* _WHAT IS NEEDED_: In the listing below, locate the line containing "organisations, and public"; reproduce that line and all lines that follow it, unchanged.

* _SOURCE MATERIAL_:

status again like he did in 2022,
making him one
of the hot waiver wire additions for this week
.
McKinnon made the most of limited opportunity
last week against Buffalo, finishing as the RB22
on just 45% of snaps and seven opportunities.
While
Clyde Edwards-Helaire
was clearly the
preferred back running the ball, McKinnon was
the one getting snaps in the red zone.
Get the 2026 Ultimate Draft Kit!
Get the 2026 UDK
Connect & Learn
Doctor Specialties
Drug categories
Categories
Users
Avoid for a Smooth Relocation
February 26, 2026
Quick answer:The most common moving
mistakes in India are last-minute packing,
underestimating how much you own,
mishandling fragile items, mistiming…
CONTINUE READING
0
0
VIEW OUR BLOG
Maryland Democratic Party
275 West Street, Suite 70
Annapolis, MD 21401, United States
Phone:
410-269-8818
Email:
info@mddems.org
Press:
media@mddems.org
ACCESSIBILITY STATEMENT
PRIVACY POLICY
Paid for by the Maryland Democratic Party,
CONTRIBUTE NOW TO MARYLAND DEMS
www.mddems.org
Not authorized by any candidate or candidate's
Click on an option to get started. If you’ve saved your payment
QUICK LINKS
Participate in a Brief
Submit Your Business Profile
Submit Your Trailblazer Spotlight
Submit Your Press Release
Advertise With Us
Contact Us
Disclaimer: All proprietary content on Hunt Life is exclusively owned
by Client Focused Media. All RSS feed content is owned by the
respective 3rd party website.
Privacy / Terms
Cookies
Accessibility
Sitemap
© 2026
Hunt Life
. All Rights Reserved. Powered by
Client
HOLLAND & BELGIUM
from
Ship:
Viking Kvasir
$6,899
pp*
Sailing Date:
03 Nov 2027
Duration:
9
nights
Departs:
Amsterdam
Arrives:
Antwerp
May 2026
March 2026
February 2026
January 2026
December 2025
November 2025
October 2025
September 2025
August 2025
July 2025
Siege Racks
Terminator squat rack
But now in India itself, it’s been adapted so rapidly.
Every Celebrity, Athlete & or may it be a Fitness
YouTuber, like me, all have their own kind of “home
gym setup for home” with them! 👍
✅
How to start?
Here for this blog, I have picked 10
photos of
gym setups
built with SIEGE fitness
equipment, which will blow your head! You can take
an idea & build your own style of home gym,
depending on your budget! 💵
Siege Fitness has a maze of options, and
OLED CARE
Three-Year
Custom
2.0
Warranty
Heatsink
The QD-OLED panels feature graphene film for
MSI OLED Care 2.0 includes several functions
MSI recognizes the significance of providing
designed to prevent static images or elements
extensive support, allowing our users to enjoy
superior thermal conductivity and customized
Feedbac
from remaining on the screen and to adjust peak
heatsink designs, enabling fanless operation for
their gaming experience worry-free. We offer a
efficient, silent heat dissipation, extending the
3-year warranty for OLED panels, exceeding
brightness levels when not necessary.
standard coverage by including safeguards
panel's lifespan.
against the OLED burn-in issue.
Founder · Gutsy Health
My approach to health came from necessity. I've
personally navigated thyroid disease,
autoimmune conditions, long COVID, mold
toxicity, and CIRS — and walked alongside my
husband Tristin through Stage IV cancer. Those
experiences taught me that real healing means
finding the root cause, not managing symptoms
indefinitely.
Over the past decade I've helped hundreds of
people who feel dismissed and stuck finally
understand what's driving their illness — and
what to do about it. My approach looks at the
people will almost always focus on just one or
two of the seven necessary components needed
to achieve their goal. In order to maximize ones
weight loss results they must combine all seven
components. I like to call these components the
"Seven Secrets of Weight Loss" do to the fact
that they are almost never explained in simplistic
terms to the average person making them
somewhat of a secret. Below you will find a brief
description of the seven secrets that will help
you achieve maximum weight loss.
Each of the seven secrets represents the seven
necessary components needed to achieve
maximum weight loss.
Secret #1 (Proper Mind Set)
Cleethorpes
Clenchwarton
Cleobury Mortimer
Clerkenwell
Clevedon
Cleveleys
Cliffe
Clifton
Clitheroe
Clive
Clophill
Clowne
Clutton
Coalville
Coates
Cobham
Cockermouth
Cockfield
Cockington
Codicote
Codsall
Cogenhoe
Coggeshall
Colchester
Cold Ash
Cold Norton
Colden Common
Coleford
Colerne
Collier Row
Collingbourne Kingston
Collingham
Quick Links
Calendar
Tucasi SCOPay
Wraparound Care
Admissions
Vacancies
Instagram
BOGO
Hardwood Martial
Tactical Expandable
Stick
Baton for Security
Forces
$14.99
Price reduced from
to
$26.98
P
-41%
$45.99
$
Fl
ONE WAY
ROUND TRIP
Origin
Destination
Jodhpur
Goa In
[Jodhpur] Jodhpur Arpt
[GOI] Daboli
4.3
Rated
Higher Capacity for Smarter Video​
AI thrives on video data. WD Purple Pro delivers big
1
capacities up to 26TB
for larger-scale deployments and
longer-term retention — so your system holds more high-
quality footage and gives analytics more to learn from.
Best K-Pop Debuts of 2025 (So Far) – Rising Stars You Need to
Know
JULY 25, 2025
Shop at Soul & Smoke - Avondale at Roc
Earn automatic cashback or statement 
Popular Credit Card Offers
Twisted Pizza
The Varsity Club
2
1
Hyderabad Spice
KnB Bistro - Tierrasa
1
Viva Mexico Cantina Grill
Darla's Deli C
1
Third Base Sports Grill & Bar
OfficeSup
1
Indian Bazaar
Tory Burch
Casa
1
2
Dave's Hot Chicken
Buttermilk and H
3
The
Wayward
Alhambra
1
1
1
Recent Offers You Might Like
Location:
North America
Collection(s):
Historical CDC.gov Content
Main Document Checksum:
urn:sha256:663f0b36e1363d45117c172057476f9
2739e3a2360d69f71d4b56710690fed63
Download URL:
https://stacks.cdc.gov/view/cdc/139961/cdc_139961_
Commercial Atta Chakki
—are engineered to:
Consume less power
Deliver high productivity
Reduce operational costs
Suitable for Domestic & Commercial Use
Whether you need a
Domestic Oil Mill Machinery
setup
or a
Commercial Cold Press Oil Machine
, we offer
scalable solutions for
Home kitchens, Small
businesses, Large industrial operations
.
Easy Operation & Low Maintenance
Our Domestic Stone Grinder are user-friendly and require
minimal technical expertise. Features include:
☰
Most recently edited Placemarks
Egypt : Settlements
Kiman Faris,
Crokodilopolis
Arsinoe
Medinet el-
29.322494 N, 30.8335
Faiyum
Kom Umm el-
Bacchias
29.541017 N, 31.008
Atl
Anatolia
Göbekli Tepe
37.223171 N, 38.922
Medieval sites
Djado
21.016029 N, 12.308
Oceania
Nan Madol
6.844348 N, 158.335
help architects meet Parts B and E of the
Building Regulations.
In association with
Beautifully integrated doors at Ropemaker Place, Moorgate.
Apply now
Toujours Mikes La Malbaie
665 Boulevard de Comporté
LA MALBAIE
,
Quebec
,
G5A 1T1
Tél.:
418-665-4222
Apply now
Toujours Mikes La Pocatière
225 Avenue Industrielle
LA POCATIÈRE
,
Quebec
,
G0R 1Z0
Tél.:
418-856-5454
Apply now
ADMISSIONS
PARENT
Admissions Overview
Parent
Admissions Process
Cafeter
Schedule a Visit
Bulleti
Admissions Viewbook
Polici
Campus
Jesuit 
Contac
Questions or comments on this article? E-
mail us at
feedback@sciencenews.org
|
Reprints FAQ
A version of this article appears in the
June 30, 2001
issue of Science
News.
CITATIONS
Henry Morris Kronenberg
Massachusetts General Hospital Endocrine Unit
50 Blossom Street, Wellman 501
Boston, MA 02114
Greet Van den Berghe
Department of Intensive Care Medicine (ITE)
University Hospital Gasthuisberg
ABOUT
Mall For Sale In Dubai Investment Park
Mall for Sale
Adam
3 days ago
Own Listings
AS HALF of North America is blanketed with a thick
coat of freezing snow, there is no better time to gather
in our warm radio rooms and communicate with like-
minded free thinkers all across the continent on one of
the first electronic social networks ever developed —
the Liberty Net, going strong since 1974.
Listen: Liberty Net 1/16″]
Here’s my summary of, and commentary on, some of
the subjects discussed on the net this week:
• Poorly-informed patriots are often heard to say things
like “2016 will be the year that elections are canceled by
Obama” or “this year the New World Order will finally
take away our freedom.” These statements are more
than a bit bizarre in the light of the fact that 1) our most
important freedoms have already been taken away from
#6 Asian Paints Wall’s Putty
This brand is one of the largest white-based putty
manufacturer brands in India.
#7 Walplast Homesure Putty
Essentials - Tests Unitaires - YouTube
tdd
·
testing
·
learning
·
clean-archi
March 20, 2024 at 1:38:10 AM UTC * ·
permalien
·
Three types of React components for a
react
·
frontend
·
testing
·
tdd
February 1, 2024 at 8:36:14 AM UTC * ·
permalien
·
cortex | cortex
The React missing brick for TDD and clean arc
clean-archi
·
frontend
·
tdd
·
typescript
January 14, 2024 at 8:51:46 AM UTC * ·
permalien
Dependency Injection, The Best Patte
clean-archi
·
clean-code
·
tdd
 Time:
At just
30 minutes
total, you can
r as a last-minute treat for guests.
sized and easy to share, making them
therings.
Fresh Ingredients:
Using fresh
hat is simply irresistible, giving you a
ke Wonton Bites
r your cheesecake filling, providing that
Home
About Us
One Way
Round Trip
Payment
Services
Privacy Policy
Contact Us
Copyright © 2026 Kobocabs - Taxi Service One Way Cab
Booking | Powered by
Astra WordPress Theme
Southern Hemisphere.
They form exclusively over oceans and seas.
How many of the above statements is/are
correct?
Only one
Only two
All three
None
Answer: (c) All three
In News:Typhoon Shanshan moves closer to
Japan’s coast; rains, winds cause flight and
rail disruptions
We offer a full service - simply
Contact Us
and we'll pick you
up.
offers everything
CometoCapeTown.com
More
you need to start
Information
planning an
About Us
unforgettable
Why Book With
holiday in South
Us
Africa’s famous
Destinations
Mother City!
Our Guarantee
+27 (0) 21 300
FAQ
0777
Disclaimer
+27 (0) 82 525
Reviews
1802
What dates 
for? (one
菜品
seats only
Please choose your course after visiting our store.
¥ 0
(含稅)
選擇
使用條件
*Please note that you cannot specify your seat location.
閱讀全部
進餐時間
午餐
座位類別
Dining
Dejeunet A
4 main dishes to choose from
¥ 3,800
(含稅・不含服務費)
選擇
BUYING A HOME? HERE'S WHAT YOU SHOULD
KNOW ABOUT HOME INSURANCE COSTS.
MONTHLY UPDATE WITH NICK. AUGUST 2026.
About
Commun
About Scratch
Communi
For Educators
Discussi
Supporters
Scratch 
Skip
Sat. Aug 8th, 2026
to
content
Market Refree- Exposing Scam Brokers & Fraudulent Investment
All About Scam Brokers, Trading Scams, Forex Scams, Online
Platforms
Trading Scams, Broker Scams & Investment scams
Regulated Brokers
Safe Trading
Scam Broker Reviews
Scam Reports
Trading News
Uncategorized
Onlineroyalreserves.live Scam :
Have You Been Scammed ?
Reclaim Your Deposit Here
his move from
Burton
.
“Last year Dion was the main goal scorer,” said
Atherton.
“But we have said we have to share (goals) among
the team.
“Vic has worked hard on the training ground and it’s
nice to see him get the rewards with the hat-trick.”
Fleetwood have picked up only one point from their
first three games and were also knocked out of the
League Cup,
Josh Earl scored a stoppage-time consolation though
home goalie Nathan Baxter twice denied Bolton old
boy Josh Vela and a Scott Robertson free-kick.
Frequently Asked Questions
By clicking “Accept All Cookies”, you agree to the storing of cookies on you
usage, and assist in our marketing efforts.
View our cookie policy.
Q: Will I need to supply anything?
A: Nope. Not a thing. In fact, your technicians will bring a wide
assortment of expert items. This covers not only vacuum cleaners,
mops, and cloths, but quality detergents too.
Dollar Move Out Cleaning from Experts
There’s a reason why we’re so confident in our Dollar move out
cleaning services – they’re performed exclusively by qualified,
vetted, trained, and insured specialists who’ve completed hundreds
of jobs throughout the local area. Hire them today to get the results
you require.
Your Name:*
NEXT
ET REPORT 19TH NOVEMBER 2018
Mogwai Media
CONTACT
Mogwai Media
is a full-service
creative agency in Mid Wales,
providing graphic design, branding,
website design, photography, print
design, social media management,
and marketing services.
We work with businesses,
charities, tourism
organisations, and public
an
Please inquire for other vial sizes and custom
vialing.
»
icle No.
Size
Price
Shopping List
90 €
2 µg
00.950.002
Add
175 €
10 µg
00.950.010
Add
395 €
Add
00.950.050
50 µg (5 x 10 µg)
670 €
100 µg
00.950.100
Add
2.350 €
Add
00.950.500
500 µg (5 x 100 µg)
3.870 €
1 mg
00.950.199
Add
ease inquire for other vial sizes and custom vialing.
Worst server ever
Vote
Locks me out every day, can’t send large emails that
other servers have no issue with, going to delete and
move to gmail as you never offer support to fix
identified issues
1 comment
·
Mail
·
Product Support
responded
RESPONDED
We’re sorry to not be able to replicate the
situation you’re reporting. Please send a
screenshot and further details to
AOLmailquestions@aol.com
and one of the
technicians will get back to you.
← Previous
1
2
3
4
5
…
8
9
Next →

* _RESULT FOR THIS EXERCISE_:
organisations, and public
an
Please inquire for other vial sizes and custom
vialing.
»
icle No.
Size
Price
Shopping List
90 €
2 µg
00.950.002
Add
175 €
10 µg
00.950.010
Add
395 €
Add
00.950.050
50 µg (5 x 10 µg)
670 €
100 µg
00.950.100
Add
2.350 €
Add
00.950.500
500 µg (5 x 100 µg)
3.870 €
1 mg
00.950.199
Add
ease inquire for other vial sizes and custom vialing.
Worst server ever
Vote
Locks me out every day, can’t send large emails that
other servers have no issue with, going to delete and
move to gmail as you never offer support to fix
identified issues
1 comment
·
Mail
·
Product Support
responded
RESPONDED
We’re sorry to not be able to replicate the
situation you’re reporting. Please send a
screenshot and further details to
AOLmailquestions@aol.com
and one of the
technicians will get back to you.
← Previous
1
2
3
4
5
…
8
9
Next →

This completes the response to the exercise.